In order to achieve this, Townsend and his team extended the spatial organization to time as well. “Temporally what had always happened up to last summer when we did this was that the letters, however they were organized spatially, they would be organized temporally to flash in fixed (usually 1/8 of a second) increments of time. In the field we call this period of time an epoch. So eight epochs per second… So we threw away the epoch and said letters can flash whenever they want, by themselves in a group, with another letter, whatever, whenever.
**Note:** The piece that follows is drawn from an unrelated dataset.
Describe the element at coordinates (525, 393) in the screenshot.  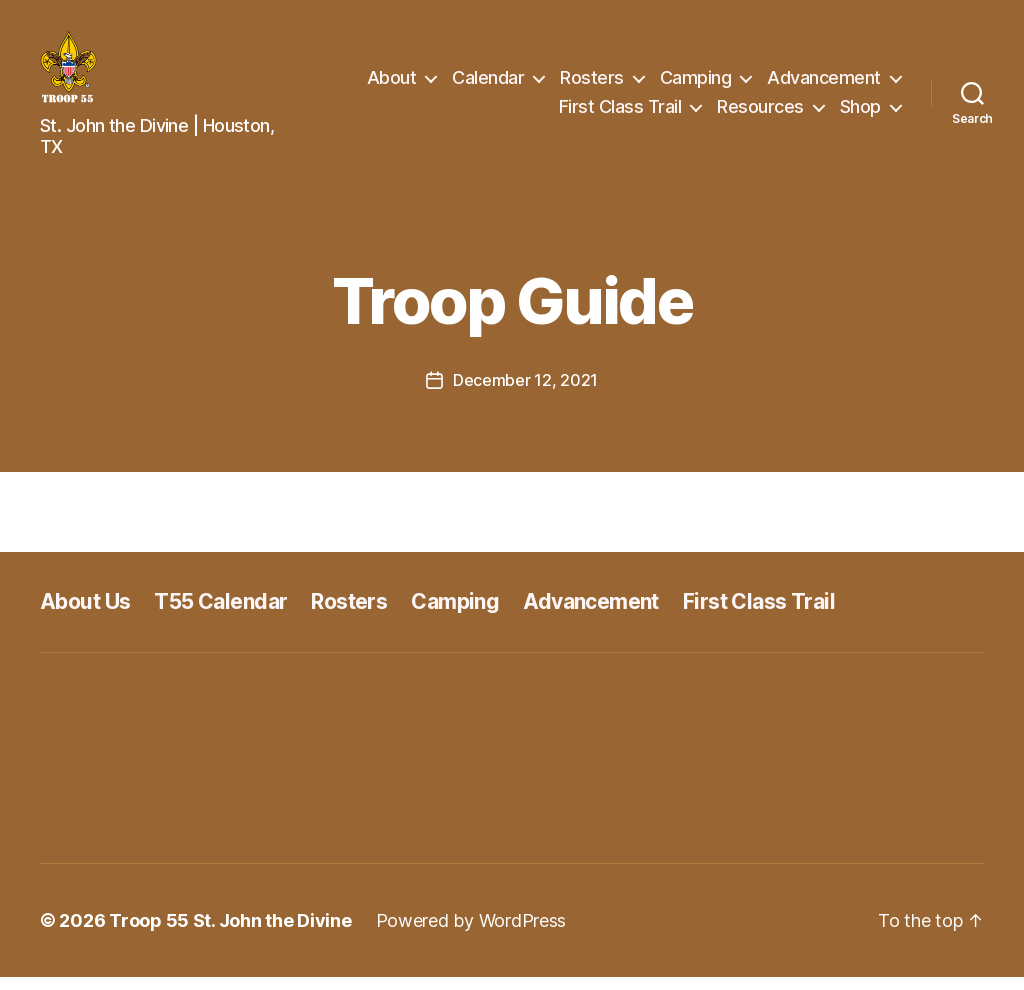 I see `December 12, 2021` at that location.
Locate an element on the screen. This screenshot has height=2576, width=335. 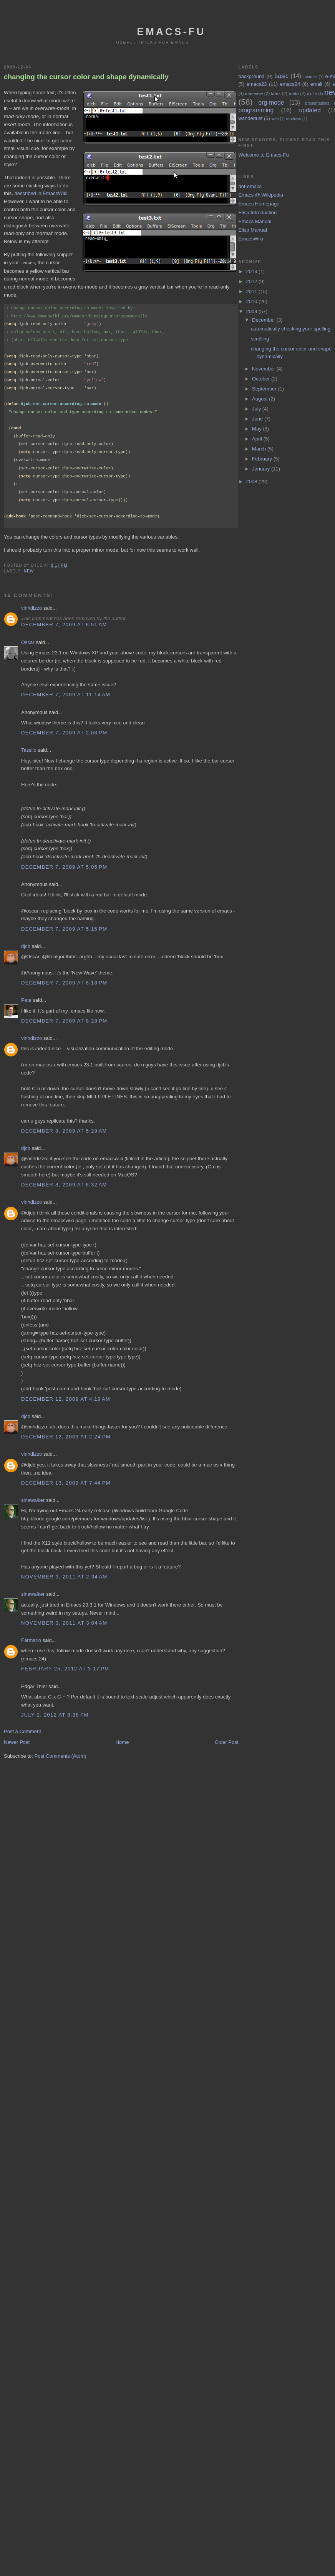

Left completely unconstrained, this could lead to double flashes and other problems, so we then imposed constraints to improve the interface and were left with an interface that was faster and more effective.”

The research was published in the April 2015 issue of the peer reviewed Journal of Neural Engineering. He is currently trying to get his breakthrough of 120 bits per minute into the Guinness World Records. “I don’t know if it will become an official world record but I’m trying.”

Since last summer, Townsend has been working hard to make this computer interface more accessible. With the help of his student assistants, he has developed a model interface that costs less than $50.00 by using a newer technology called a Raspberry Pi, which is a credit card sized computer. The lab has designed an EEG amplifier that can be synchronized to the video monitor eliminating timing problems that have plagued this research field for decades. It also uses a novel, innovate, inexpensive method of EEG acquisition which has received a provisional patent. “So not only is it going to be the fastest system in the world, but it’s also going to be the cheapest, making the technology completely accessible to anybody.”

While Townsend and his team of students work hard to perfect their latest creation in the BCI Lab, one thing is for certain: together, they have made a lasting impact in the fields of computer science and medical technology, helping aid the lives of thousands of people, affected by ALS and other neurological disorders.